# Suggestions for my father's funeral



## Art Rock (Nov 28, 2009)

The doctor expects the end will be within 24 h (he is 85) and the rest of the family have asked me to select the music. Frankly, my heart is not in it yet, but I would like to select something a bit more original than Bach's Air, Barber's Adagio and so on. My father loved all kinds of music (from German Schlagers to the best known classical music), but the only pick from his own collection that I will pitch to the family is Vera Lynn's _We'll meet again_.

I would love some original recommendations, bearing in mind:

- no latin text whatsoever
- as he was not particularly religious, no overly religious texts
- instrumental/orchestral is fine, vocal too (with the 2 provisos above)
- suggestions from jazz or pop are welcome as well
- no YouTube links required - I will know the piece or I can search for it

Thanks for all suggestions.


----------



## Op.123 (Mar 25, 2013)

I am sorry to hear about your dad.  
Not sure of any suggestions though, I will have a think.


----------



## KenOC (Mar 7, 2011)

My father actually suggested a piece for his funeral -- the slow movement from Beethoven's Emperor Concerto.
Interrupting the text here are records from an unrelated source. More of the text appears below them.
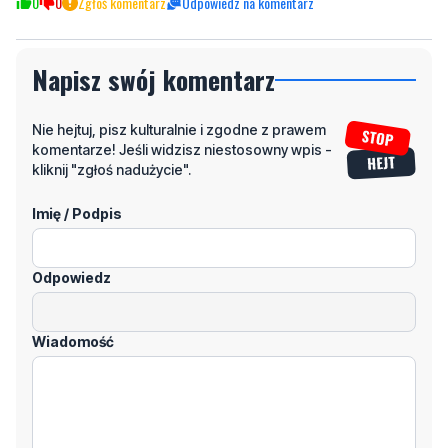
Napisz swój komentarz
Nie hejtuj, pisz kulturalnie i zgodne z prawem
komentarze! Jeśli widzisz niestosowny wpis -
kliknij "zgłoś nadużycie".
Imię / Podpis
Odpowiedz
Wiadomość
Klikając "dodaj komentarz", akceptujesz regulamin portalu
It was played. Barber I think wouldn't have been a good choice.


----------



## Ondine (Aug 24, 2012)

I am sorry too, Art Rock.

I find really hard to suggest something not knowing quite well your family and actual situation; I mean, in a direct personal way, but having asked us suggestions I want to adventure with all respect your situation deserve a pop ballad: 'Dust in the Wind'.


----------



## PetrB (Feb 28, 2012)

My sincere condolences in advance.

From your dad's suggestions, it sounds like, at 82, he is quite accepting of going (I've seen the same with many in their eighties.)

Mahler, 4th symphony, 4th movement, with the song... it is a child's view of heaven, yet for the living has something sadly moving in it.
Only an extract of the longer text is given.